[MATERIAL FOR THE TASK — start]

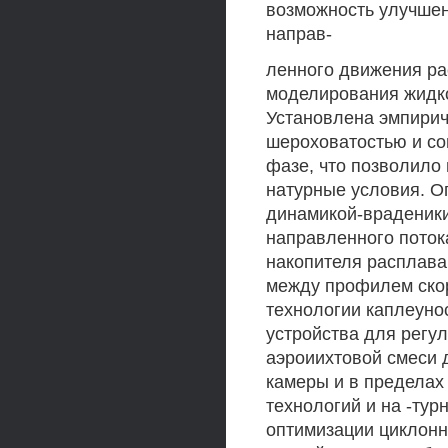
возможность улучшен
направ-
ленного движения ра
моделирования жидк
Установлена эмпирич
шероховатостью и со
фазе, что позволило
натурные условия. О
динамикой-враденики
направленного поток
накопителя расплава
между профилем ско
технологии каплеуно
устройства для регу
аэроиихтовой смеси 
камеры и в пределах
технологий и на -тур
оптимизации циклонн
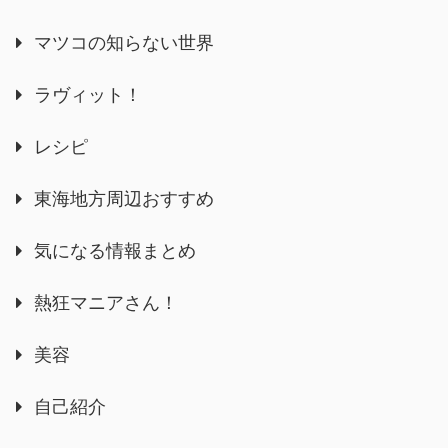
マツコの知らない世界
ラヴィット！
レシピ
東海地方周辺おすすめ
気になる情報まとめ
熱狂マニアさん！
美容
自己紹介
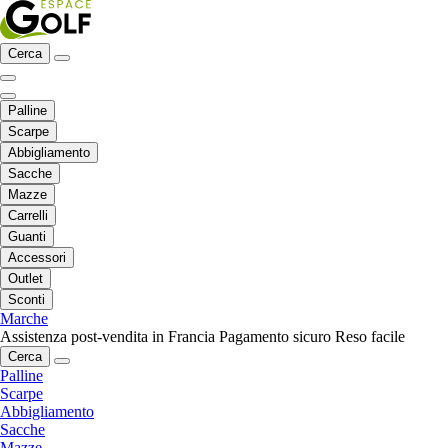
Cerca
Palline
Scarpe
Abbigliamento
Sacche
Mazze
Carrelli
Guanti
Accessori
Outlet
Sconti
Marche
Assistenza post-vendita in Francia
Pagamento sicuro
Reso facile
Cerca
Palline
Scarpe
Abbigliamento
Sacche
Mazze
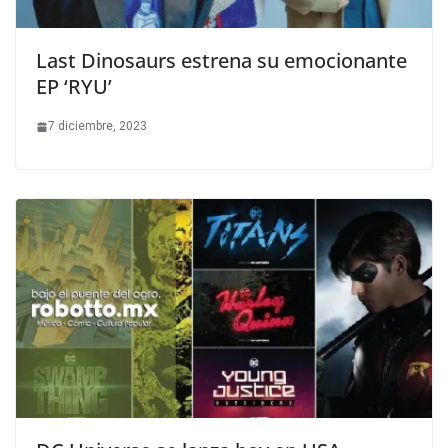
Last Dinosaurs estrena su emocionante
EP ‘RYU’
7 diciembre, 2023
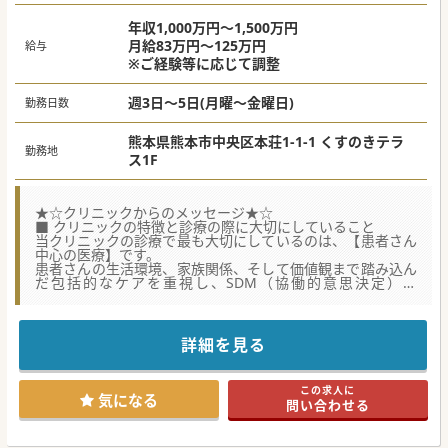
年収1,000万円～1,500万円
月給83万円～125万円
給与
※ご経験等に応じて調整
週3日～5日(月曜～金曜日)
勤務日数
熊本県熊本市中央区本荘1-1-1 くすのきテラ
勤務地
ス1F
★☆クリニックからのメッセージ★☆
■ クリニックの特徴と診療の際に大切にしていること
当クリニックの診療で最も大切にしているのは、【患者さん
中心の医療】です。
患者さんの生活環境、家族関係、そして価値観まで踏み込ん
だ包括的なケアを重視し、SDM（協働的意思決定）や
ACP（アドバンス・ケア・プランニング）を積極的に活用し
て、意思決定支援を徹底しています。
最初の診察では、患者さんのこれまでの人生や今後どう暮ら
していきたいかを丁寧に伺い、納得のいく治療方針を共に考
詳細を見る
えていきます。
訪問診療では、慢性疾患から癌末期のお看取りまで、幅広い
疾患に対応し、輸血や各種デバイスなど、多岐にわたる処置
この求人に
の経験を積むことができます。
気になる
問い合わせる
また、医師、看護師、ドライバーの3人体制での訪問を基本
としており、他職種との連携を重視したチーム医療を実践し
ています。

[MATERIAL FOR THE TASK — finish]

> [WHAT THIS TASK INVOLVES] Only the text is to be copied: please reproduce the records exactly and drop the pictures.

> [ANSWER TO THE PROBLEM]
возможность улучшен
направ-
ленного движения ра
моделирования жидк
Установлена эмпирич
шероховатостью и со
фазе, что позволило
натурные условия. О
динамикой-враденики
направленного поток
накопителя расплава
между профилем ско
технологии каплеуно
устройства для регу
аэроиихтовой смеси 
камеры и в пределах
технологий и на -тур
оптимизации циклонн
マツコの知らない世界
ラヴィット！
レシピ
東海地方周辺おすすめ
気になる情報まとめ
熱狂マニアさん！
美容
自己紹介
Cerca
Palline
Scarpe
Abbigliamento
Sacche
Mazze
Carrelli
Guanti
Accessori
Outlet
Sconti
Marche
Assistenza post-vendita in Francia
Pagamento sicuro
Reso facile
Cerca
Palline
Scarpe
Abbigliamento
Sacche
Mazze
Last Dinosaurs estrena su emocionante
EP ‘RYU’
7 diciembre, 2023
年収1,000万円～1,500万円
月給83万円～125万円
給与
※ご経験等に応じて調整
週3日～5日(月曜～金曜日)
勤務日数
熊本県熊本市中央区本荘1-1-1 くすのきテラ
勤務地
ス1F
★☆クリニックからのメッセージ★☆
■ クリニックの特徴と診療の際に大切にしていること
当クリニックの診療で最も大切にしているのは、【患者さん
中心の医療】です。
患者さんの生活環境、家族関係、そして価値観まで踏み込ん
だ包括的なケアを重視し、SDM（協働的意思決定）や
ACP（アドバンス・ケア・プランニング）を積極的に活用し
て、意思決定支援を徹底しています。
最初の診察では、患者さんのこれまでの人生や今後どう暮ら
していきたいかを丁寧に伺い、納得のいく治療方針を共に考
詳細を見る
えていきます。
訪問診療では、慢性疾患から癌末期のお看取りまで、幅広い
疾患に対応し、輸血や各種デバイスなど、多岐にわたる処置
この求人に
の経験を積むことができます。
気になる
問い合わせる
また、医師、看護師、ドライバーの3人体制での訪問を基本
としており、他職種との連携を重視したチーム医療を実践し
ています。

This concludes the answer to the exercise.